By Daniel J. Gallington
June 13, 2014 ·
Why the Middle East Is Going to Implode
Violent Change in the Region Is Inevitable And We Need To Be Ready For It.
Motivated by two excellent writings on the recent political dynamics in the Middle East, here are some longer-term political and economic assessments about the region – which always seems larger politically than its actual geographical boundaries.
Motivations for regional political behaviors: Historically, there have been three of these: religion, tribal power and greed, which makes the Middle East both traditional and anachronistic, especially when one considers the religious reformations that much of the world experienced hundreds of years ago. Ignoring this, the Middle East continues to be stuck in a religious time warp. Add the 1948 reinsertion of the new state of Israel into the region and the post-World War II political world assured itself of hundreds of more years of regional religious conflict.
Furthermore, the Middle East, when compared to the rest of the civilized world, with few exceptions, continues to be frozen in a colossal state of social and cultural ignorance, and there appears little internal motivation for change. Where else are girls shot for going to school?
Strong preference for corruption: Likewise, there seems no real interest in changing the sad reality of everyday life in the region, which is one of total corruption from the smallest neighborhoods to the highest officials. Rather than developing the political institutions necessary for the lessening and eventual elimination of endemic corruption – which in much of the area is more akin to organized crime – the various competing factions seem to prefer it to other forms of political life. And with this goes the understanding – and tacit acceptance – that minorities of any kind will be treated with merciless contempt and discrimination by whatever corrupt figure or group is in power.
The most genuine, expensive and recent attempt at constructing a democratic model was inserted as part of the U.S. occupation of Iraq – and was a failure – as no faction saw it as a viable alternative to a corruption based system. And, as the area gets poorer and poorer as a result of modern economic realities, corruption reaches the level of gang warfare in many local regions. This is a clear longer-term trend and one with no visible incentive for change.
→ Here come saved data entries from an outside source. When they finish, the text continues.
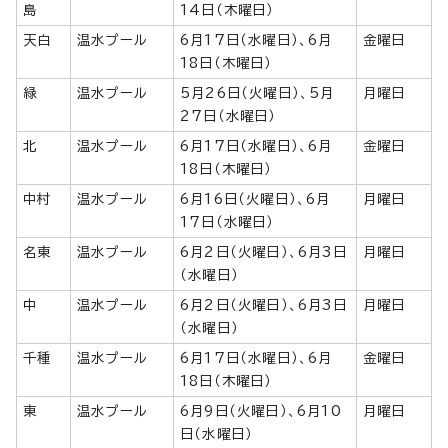
島
14日（木曜日）
天白
温水プール
6月17日（水曜日）、6月
金曜日
18日（木曜日）
緑
温水プール
5月26日（火曜日）、5月
月曜日
27日（水曜日）
北
温水プール
6月17日（水曜日）、6月
金曜日
18日（木曜日）
中村
温水プール
6月16日（火曜日）、6月
月曜日
17日（水曜日）
名東
温水プール
6月2日（火曜日）、6月3日
月曜日
（水曜日）
中
温水プール
6月2日（火曜日）、6月3日
月曜日
（水曜日）
千種
温水プール
6月17日（水曜日）、6月
金曜日
18日（木曜日）
東
温水プール
6月9日（火曜日）、6月10
月曜日
日（水曜日）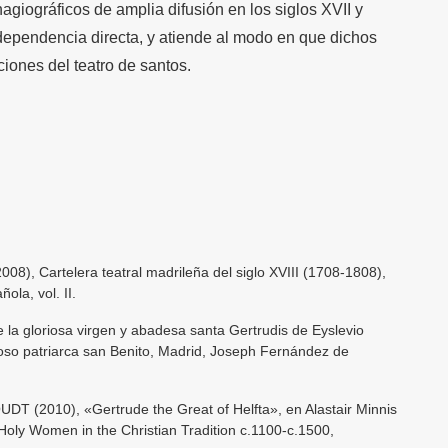
giográficos de amplia difusión en los siglos XVII y
 dependencia directa, y atiende al modo en que dichos
iones del teatro de santos.
8), Cartelera teatral madrileña del siglo XVIII (1708-1808),
ola, vol. II.
la gloriosa virgen y abadesa santa Gertrudis de Eyslevio
oso patriarca san Benito, Madrid, Joseph Fernández de
T (2010), «Gertrude the Great of Helfta», en Alastair Minnis
Holy Women in the Christian Tradition c.1100-c.1500,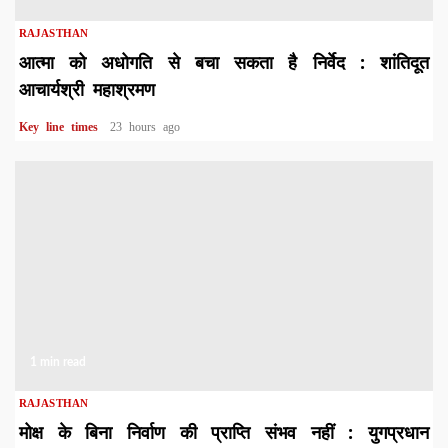
RAJASTHAN
आत्मा को अधोगति से बचा सकता है निर्वेद : शांतिदूत
आचार्यश्री महाश्रमण
Key line times
23 hours ago
1 min read
RAJASTHAN
मोक्ष के बिना निर्वाण की प्राप्ति संभव नहीं : युगप्रधान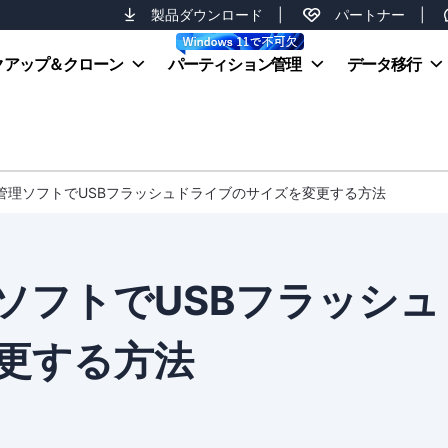
製品ダウンロード
|
パートナー
|
クアップ＆クローン
パーティション管理
データ移行
管理ソフトでUSBフラッシュドライブのサイズを変更する方法
ソフトでUSBフラッシュ
更する方法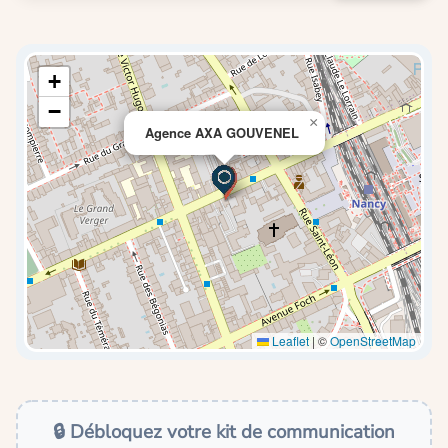
+
−
×
Agence AXA GOUVENEL
Leaflet
|
©
OpenStreetMap
🔒 Débloquez votre kit de communication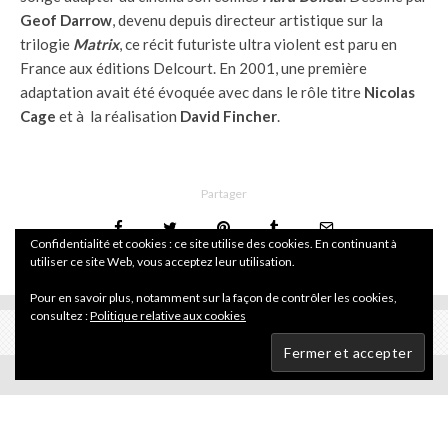
Geof Darrow
, devenu depuis directeur artistique sur la
trilogie
Matrix
, ce récit futuriste ultra violent est paru en
France aux éditions Delcourt. En 2001, une première
adaptation avait été évoquée avec dans le rôle titre
Nicolas
Cage
et à la réalisation
David Fincher
.
Partager
Confidentialité et cookies : ce site utilise des cookies. En continuant à
utiliser ce site Web, vous acceptez leur utilisation.
Pour en savoir plus, notamment sur la façon de contrôler les cookies,
consultez :
Politique relative aux cookies
Actualité
·
23 avril 2008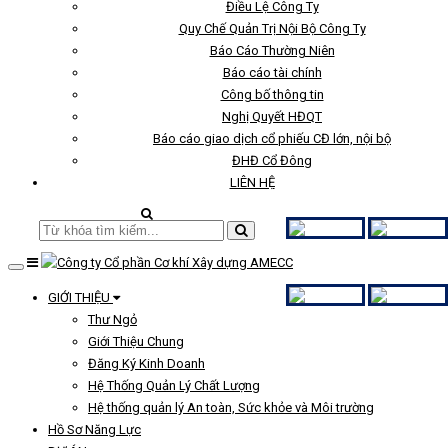
Điều Lệ Công Ty
Quy Chế Quản Trị Nội Bộ Công Ty
Báo Cáo Thường Niên
Báo cáo tài chính
Công bố thông tin
Nghị Quyết HĐQT
Báo cáo giao dịch cổ phiếu CĐ lớn, nội bộ
ĐHĐ Cổ Đông
LIÊN HỆ
GIỚI THIỆU
Thư Ngỏ
Giới Thiệu Chung
Đăng Ký Kinh Doanh
Hệ Thống Quản Lý Chất Lượng
Hệ thống quản lý An toàn, Sức khỏe và Môi trường
Hồ Sơ Năng Lực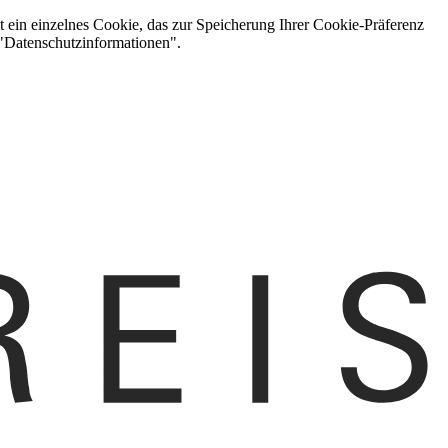
t ein einzelnes Cookie, das zur Speicherung Ihrer Cookie-Präferenz
 "Datenschutzinformationen".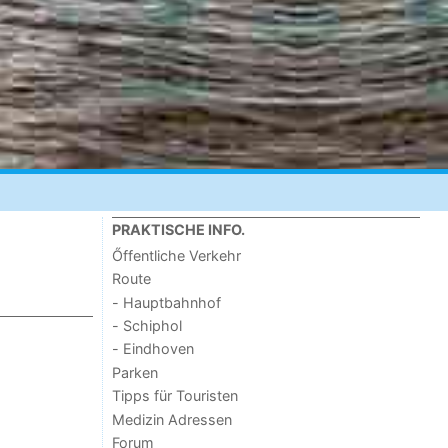
PRAKTISCHE INFO.
Őffentliche Verkehr
Route
- Hauptbahnhof
- Schiphol
- Eindhoven
Parken
Tipps für Touristen
Medizin Adressen
Forum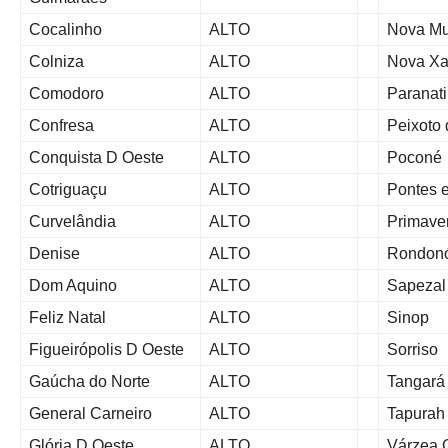
Cocalinho
ALTO
Nova M
Colniza
ALTO
Nova Xa
Comodoro
ALTO
Paranat
Confresa
ALTO
Peixoto
Conquista D Oeste
ALTO
Poconé
Cotriguaçu
ALTO
Pontes 
Curvelândia
ALTO
Primave
Denise
ALTO
Rondonó
Dom Aquino
ALTO
Sapezal
Feliz Natal
ALTO
Sinop
Figueirópolis D Oeste
ALTO
Sorriso
Gaúcha do Norte
ALTO
Tangará
General Carneiro
ALTO
Tapurah
Glória D Oeste
ALTO
Várzea 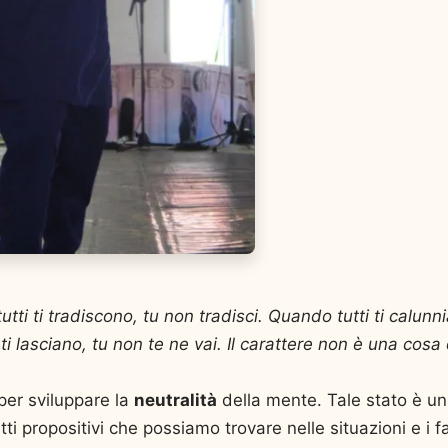
tutti ti tradiscono, tu non tradisci. Quando tutti ti calunn
i lasciano, tu non te ne vai. Il carattere non è una cosa
per sviluppare la
neutralità
della mente. Tale stato è un
i propositivi che possiamo trovare nelle situazioni e i fat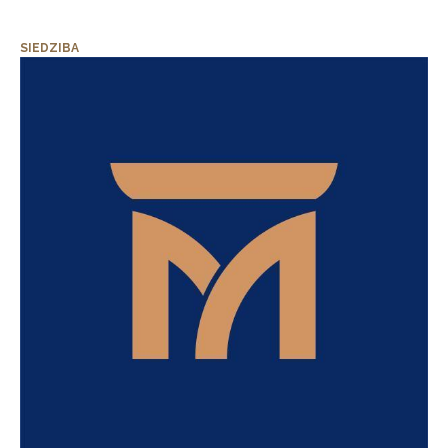
SIEDZIBA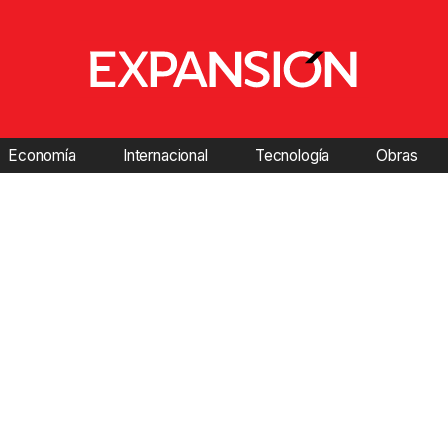
Economía
Internacional
Tecnología
Obras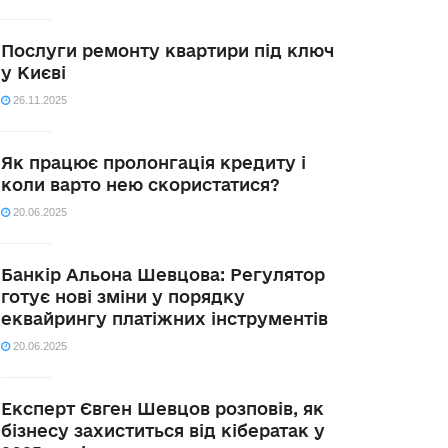
Послуги ремонту квартири під ключ
у Києві
26.11.2025
Як працює пролонгація кредиту і
коли варто нею скористатися?
20.06.2025
Банкір Альона Шевцова: Регулятор
готує нові зміни у порядку
еквайрингу платіжних інструментів
20.06.2025
Експерт Євген Шевцов розповів, як
бізнесу захиститься від кібератак у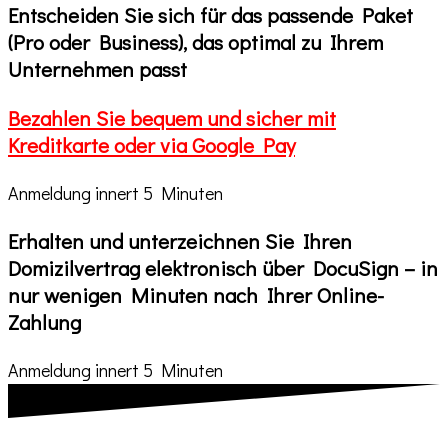
Entscheiden Sie sich für das
passende Paket
(Pro oder Business), das optimal zu Ihrem
Unternehmen passt
Bezahlen Sie bequem und sicher
mit
Kreditkarte oder via Google Pay
Anmeldung innert 5 Minuten
Erhalten und unterzeichnen Sie Ihren
Domizilvertrag elektronisch über DocuSign
– in
nur wenigen Minuten nach Ihrer Online-
Zahlung
Anmeldung innert 5 Minuten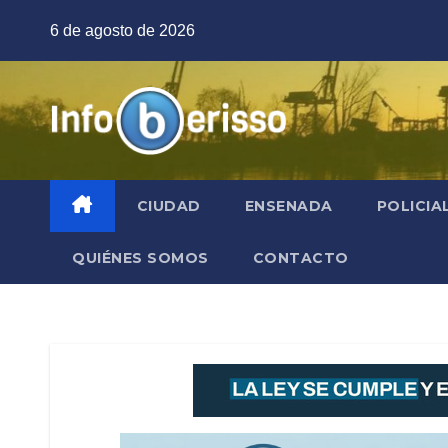
Saltar
6 de agosto de 2026
al
contenido
CIUDAD
ENSENADA
POLICIA
QUIÉNES SOMOS
CONTACTO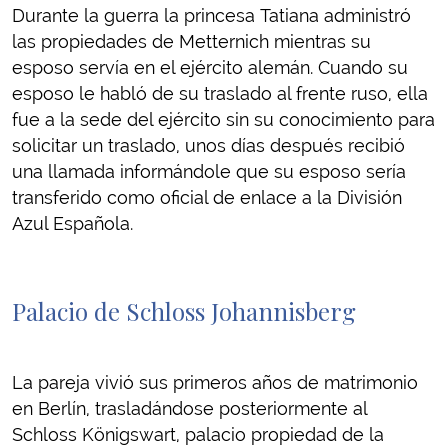
Durante la guerra la princesa Tatiana administró
las propiedades de Metternich mientras su
esposo servía en el ejército alemán. Cuando su
esposo le habló de su traslado al frente ruso, ella
fue a la sede del ejército sin su conocimiento para
solicitar un traslado, unos días después recibió
una llamada informándole que su esposo sería
transferido como oficial de enlace a la División
Azul Española.
Palacio de Schloss Johannisberg
La pareja vivió sus primeros años de matrimonio
en Berlín, trasladándose posteriormente al
Schloss Königswart, palacio propiedad de la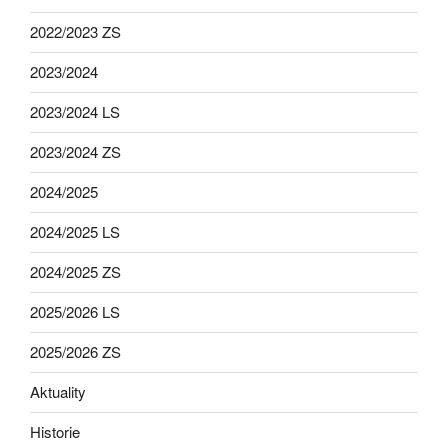
2022/2023 ZS
2023/2024
2023/2024 LS
2023/2024 ZS
2024/2025
2024/2025 LS
2024/2025 ZS
2025/2026 LS
2025/2026 ZS
Aktuality
Historie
[See a collection of political cartoons on the Middle East.]
Oil and opium: It is probably true that, if it were not for oil and opium, the Middle East would be a vast wasteland, in that no one in the rest of the world would care about what happened there or who was in charge. Ironically perhaps, this also seems the longer-term general trend for the region. As oil ceases to become the central revenue for the assorted corrupt regimes in power, the super rich clans and families will gradually vacate the region and move to the relative safety of Europe, where most of them are already long established.
Opium is also a cash crop of the region, and will likely continue to be a replenishable source of hard currency and political power in the various “ungoverned” regions for the indefinite future. But oil – for a number of reasons – has a diminishing future as a source of world power: For example, OPEC has already lost the power to set world oil prices as increased world supplies are allowing more traditional economic models to operate.